John T. Smith, of Cleveland, for appellant.
It is of the utmost importance to the administration of justice, that the purity of the trial by jury should be preserved. And time and experience have shown the wisdom of the common law, which forbids the separation of a jury in the trial of a capital case before they have been discharged of the prisoner, and an adherence to which, modified as it has been in some of its harsh features, by modern practice, is best calculated to effect that end. Departures from the common law rule in capital cases, should be as few as possible, and only allowed in extreme cases, and never for the comfort or convenience of the jurors.
Robert Woods v. State, 43 Miss. 364.
One of the jurors, E.C. Clay, who composed the jury that rendered the verdict herein, was at the time of and during said trial, and for a long time prior thereto, non compos mentis and was under a guardianship, which fact as to his then condition was not known to appellant or his attorneys, and appellant, therefore, did not receive a fair and impartial trial by a competent jury.
The circuit judge had no power to inquire into the sanity vel non of the juror further than the orders and proceedings of the chancery court, for section 159 of our state constitution gives to the chancery court full jurisdiction over cases of idiocy, lunacy and persons of unsound mind.
Mabry v. Hoye, 87 So. 4.
We think the effect and the only effect that could be given to the matter now under consideration is that appellant was tried with only eleven jurors or eleven minds, an error which cannot be waived by the appellant even though he consent thereto. And if he could not actively consent, then how can he be said to have waived by negligence?
Ann. Cases 1914A, p. 872.
The juror not only concealed his mental infirmity, but positively and affirmatively deceived the court and the parties to the litigation, and perpetrated a legal fraud upon them.
The right of trial by jury shall remain inviolate.
Jones v. State, 27 So. 382; Byrd v. State, 1 How. 163; Carpenter v. State, 4 How. 163.
This constitutional provision cannot be waived.
16 R.C.L., pp. 219, 221 and 222.
"Twelve jurors" contemplates, of course, twelve minds.
State v. Rogers et al., 162 N.C. 656, 78 S.E. 293, Ann. Cases, 1914A, p. 867.
Neither will it do to say that appellant has shown no fraud, or that he has not shown that he did not receive a fair and impartial trial, for how could a crazy man be fair and impartial?
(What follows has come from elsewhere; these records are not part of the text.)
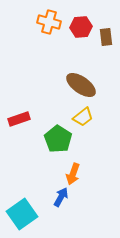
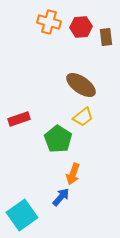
blue arrow: rotated 12 degrees clockwise
cyan square: moved 1 px down
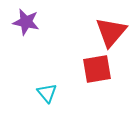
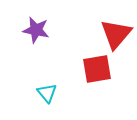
purple star: moved 10 px right, 8 px down
red triangle: moved 5 px right, 2 px down
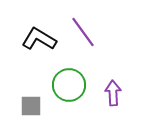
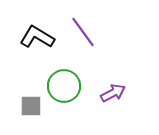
black L-shape: moved 2 px left, 2 px up
green circle: moved 5 px left, 1 px down
purple arrow: rotated 65 degrees clockwise
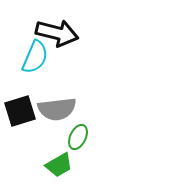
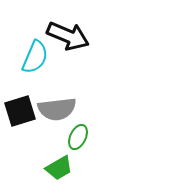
black arrow: moved 11 px right, 3 px down; rotated 9 degrees clockwise
green trapezoid: moved 3 px down
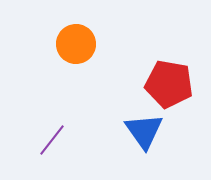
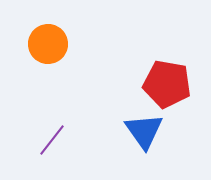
orange circle: moved 28 px left
red pentagon: moved 2 px left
This case is easily and clearly distinguishable from any case ever decided by this court under the above section of the constitution.
This constitutional provision must be interpreted to mean that it shall never be destroyed, annulled, nor so hampered or restricted by legislation as to make the provision a nullity.
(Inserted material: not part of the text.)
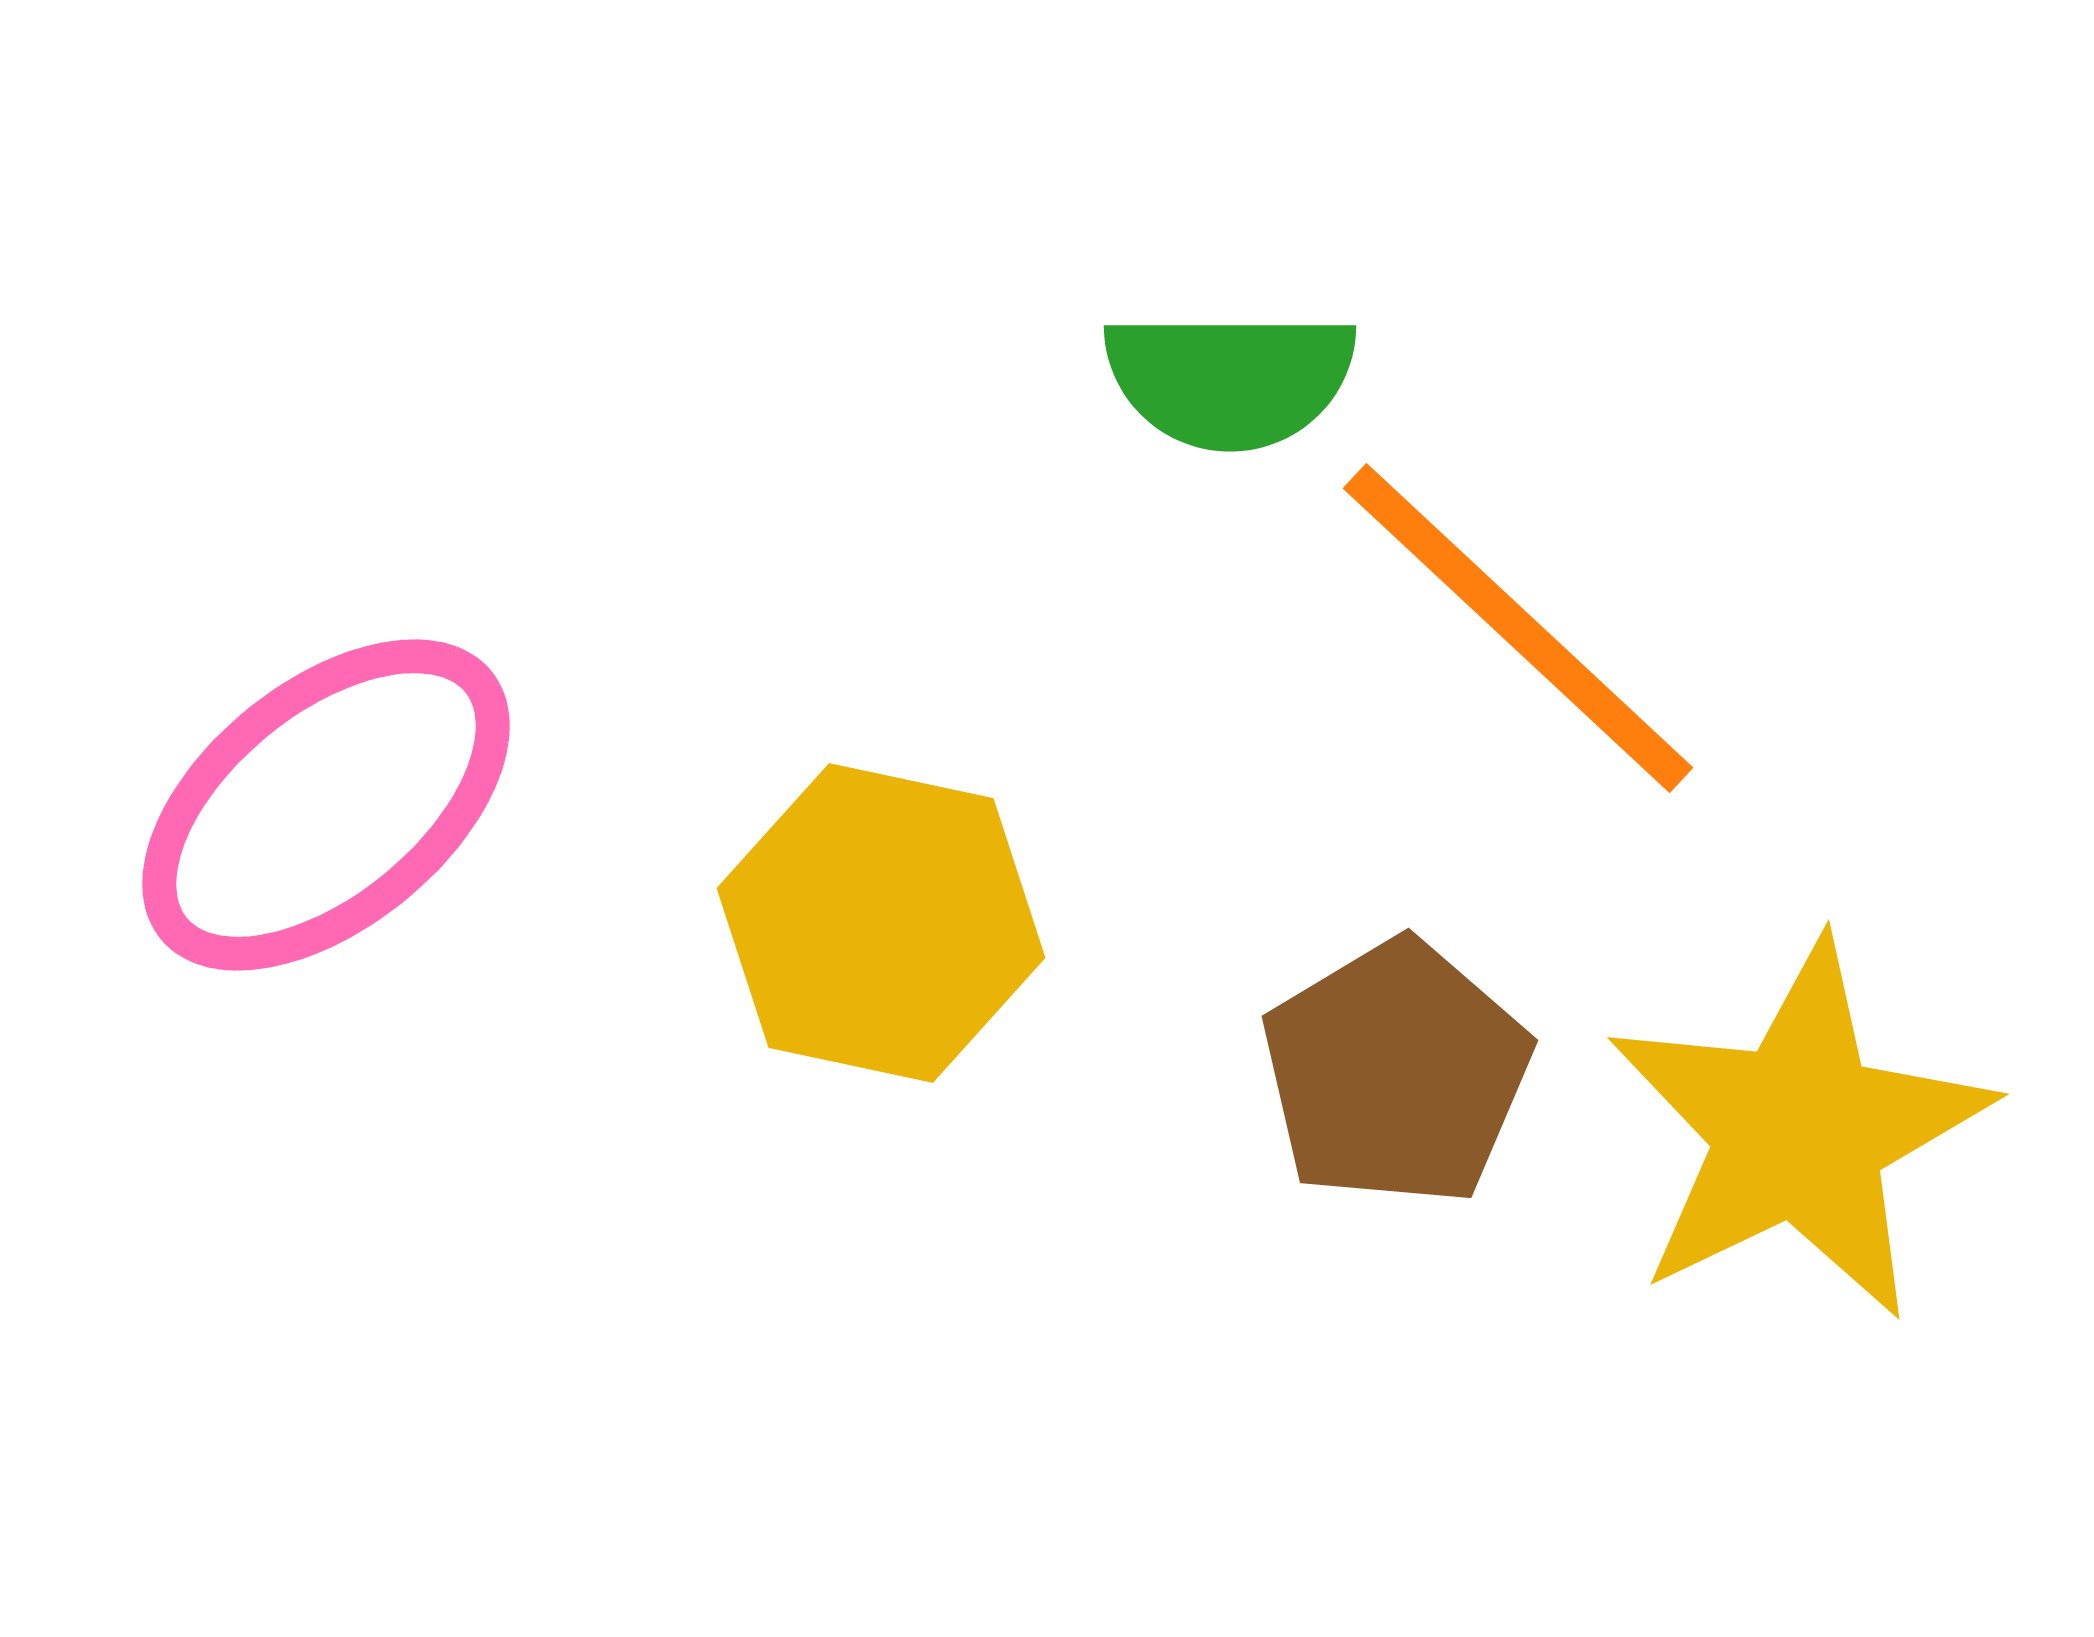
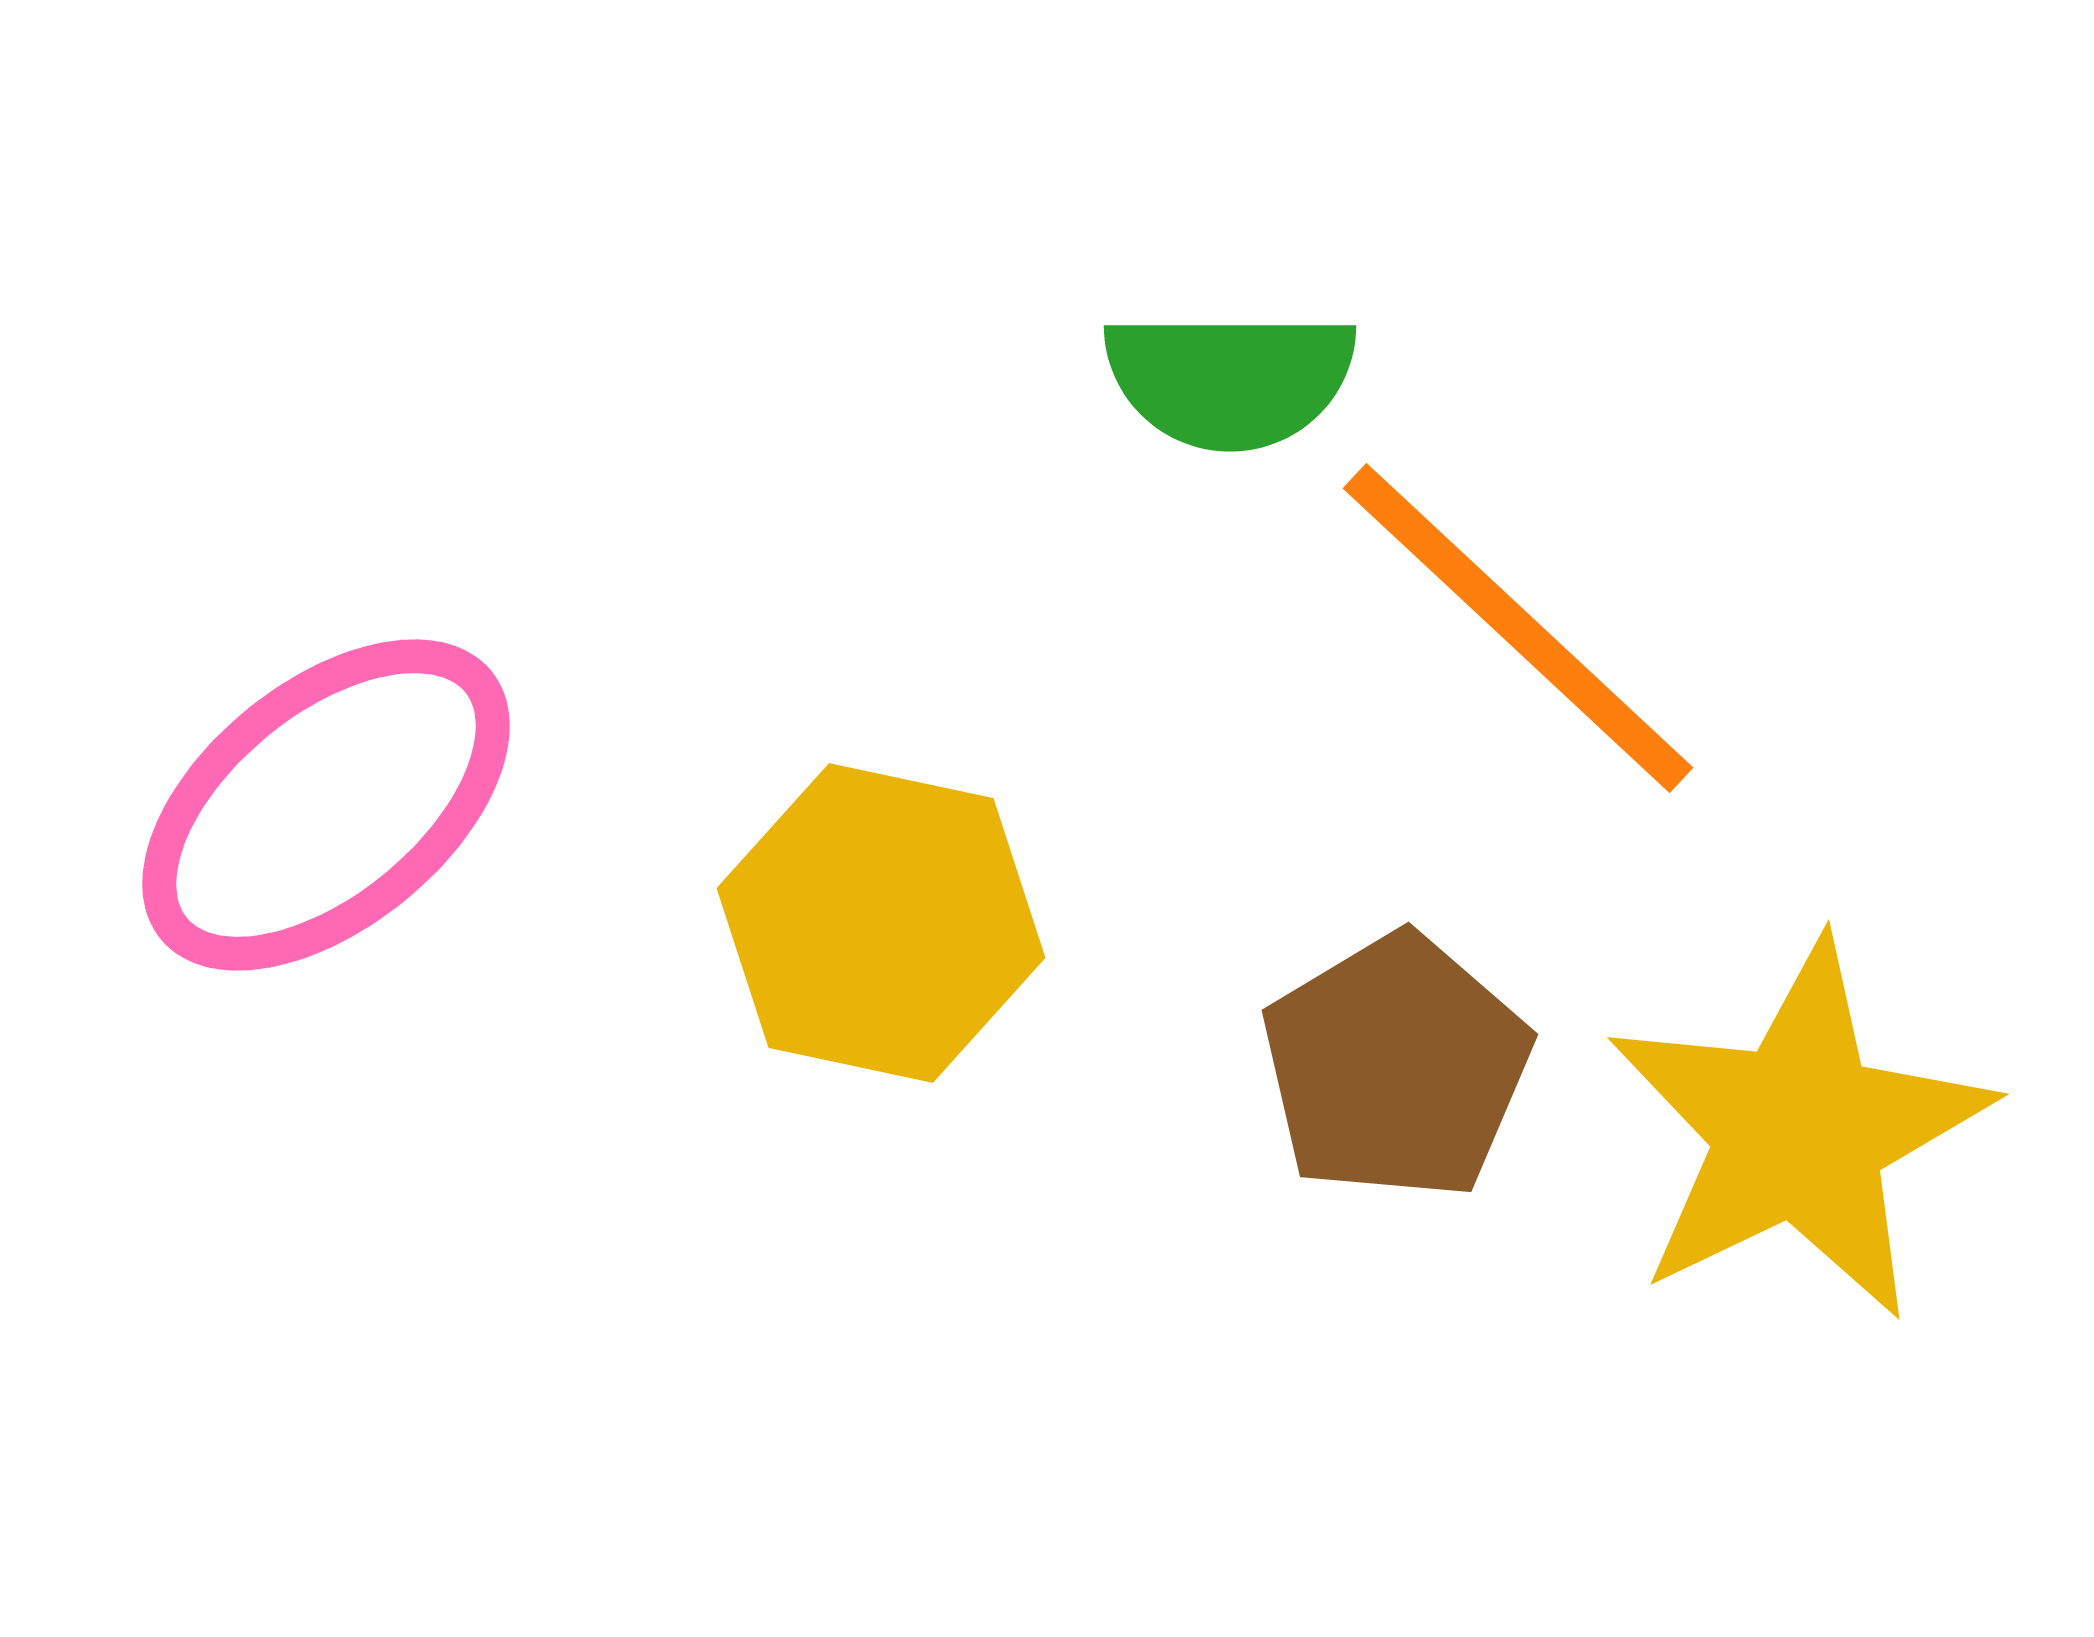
brown pentagon: moved 6 px up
City of Jackson v. Clark, 118 So. 350; Williams Yellow Pine Co. v. Henley, 125 So. 552.
It is an abridgment of the right of appellant to hold that he must be tried by only eleven minds instead of by twelve jurors.
Alexander McCarty v. State, 26 Miss. 299; Walker Guice and Bastil Guice v. State, 60 Miss. 714; Tolbert v. State, 14 So. 462.
An insane man may not vote.
20 C.J., p. 80.
And this was the common law and is the constitutional provisions of most states.
Section 241, Constitution of Mississippi.
Only qualified electors may be jurors.
Section 264, Constitution of Mississippi.
W.D. Conn, Jr., Assistant Attorney-General, for the state.
It is settled law in this state that the mere fact of separation alone is not sufficient to reverse, where there has been no opportunity for a juror to converse with other people, and where, in fact, no communication with any other person is shown.
Queen v. State, 152 Miss. 723, 120 So. 838.
It has long been settled in this state that on motion for a new trial, based upon the disqualification of a juror, it must affirmatively appear, either by affidavit, or by sworn testimony, that such disqualification was unknown by both defendant and his counsel at the time such juror was accepted. If this showing is not made, then it is proper for the trial court to overrule a motion for a new trial.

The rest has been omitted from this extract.